What to do: Reproduce the entries shown below only from the line with "Derzeit werden bei" down to the line with "Bericht: Juschka, P.", keeping both end lines and copying each one exactly.

····················

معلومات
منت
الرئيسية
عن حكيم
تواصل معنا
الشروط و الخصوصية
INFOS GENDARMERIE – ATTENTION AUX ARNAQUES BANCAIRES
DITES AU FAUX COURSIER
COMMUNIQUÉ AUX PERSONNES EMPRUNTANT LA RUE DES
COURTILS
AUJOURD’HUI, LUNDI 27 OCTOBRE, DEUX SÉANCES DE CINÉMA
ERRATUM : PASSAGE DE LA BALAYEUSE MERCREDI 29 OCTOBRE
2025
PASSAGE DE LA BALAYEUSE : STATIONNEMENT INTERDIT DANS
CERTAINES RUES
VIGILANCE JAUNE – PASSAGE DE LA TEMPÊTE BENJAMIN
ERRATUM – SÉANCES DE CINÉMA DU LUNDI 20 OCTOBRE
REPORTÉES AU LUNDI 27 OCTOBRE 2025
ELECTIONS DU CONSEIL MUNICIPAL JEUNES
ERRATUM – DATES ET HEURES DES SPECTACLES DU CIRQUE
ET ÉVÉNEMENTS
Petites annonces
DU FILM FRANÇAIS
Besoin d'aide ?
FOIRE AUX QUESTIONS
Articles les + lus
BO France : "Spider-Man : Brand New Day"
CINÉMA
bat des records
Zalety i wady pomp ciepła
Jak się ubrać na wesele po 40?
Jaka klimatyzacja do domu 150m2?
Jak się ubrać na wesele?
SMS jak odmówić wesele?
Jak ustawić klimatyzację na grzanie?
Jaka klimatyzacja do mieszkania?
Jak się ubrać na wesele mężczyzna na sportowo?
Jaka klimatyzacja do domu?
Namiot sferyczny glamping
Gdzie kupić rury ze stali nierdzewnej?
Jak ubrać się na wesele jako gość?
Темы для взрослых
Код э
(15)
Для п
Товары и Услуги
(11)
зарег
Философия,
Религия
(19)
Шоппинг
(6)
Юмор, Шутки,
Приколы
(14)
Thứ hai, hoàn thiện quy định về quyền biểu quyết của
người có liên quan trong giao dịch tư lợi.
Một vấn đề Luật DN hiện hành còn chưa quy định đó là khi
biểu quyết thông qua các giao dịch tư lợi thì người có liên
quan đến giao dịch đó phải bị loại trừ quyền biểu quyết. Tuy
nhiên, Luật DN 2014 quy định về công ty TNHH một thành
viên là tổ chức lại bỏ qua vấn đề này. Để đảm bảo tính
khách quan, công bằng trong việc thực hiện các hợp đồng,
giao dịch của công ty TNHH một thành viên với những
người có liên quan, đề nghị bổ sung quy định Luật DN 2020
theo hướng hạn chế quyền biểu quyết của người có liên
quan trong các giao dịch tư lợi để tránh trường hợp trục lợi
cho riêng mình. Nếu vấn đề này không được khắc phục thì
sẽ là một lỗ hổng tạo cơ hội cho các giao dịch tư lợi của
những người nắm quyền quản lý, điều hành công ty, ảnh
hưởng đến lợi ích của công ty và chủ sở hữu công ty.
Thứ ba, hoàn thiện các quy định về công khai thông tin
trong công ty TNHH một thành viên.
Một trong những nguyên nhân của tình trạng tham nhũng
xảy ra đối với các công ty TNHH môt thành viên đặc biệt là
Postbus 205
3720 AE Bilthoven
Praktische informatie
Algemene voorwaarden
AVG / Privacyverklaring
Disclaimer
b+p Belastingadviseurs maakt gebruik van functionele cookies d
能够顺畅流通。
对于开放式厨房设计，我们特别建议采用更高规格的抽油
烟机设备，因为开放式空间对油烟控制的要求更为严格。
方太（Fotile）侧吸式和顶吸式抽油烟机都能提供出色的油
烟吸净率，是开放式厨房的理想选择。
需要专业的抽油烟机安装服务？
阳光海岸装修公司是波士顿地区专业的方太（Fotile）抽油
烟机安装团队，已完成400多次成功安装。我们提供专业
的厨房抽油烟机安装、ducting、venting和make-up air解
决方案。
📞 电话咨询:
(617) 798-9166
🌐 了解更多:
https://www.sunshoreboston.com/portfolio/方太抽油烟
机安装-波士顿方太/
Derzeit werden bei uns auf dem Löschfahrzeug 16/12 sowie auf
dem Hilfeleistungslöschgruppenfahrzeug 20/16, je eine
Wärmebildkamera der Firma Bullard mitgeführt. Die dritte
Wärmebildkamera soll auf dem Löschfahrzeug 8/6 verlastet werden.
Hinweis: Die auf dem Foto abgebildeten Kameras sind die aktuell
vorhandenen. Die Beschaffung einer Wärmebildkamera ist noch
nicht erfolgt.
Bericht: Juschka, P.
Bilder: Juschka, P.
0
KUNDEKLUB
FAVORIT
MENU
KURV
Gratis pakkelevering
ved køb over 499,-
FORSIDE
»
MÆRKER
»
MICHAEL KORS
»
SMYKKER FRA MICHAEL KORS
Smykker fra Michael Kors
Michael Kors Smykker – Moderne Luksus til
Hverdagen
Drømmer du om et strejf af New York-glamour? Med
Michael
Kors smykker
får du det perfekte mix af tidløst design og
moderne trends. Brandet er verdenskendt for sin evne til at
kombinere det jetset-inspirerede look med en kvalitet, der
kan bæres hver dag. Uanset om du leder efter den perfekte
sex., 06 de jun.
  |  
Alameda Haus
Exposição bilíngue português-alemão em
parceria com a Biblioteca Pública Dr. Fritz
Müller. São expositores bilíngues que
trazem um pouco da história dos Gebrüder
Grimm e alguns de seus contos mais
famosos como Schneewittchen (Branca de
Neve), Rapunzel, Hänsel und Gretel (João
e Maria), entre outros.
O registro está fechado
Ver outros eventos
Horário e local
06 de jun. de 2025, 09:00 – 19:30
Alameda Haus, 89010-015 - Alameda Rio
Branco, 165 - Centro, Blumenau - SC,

····················

Task answer:
Derzeit werden bei uns auf dem Löschfahrzeug 16/12 sowie auf
dem Hilfeleistungslöschgruppenfahrzeug 20/16, je eine
Wärmebildkamera der Firma Bullard mitgeführt. Die dritte
Wärmebildkamera soll auf dem Löschfahrzeug 8/6 verlastet werden.
Hinweis: Die auf dem Foto abgebildeten Kameras sind die aktuell
vorhandenen. Die Beschaffung einer Wärmebildkamera ist noch
nicht erfolgt.
Bericht: Juschka, P.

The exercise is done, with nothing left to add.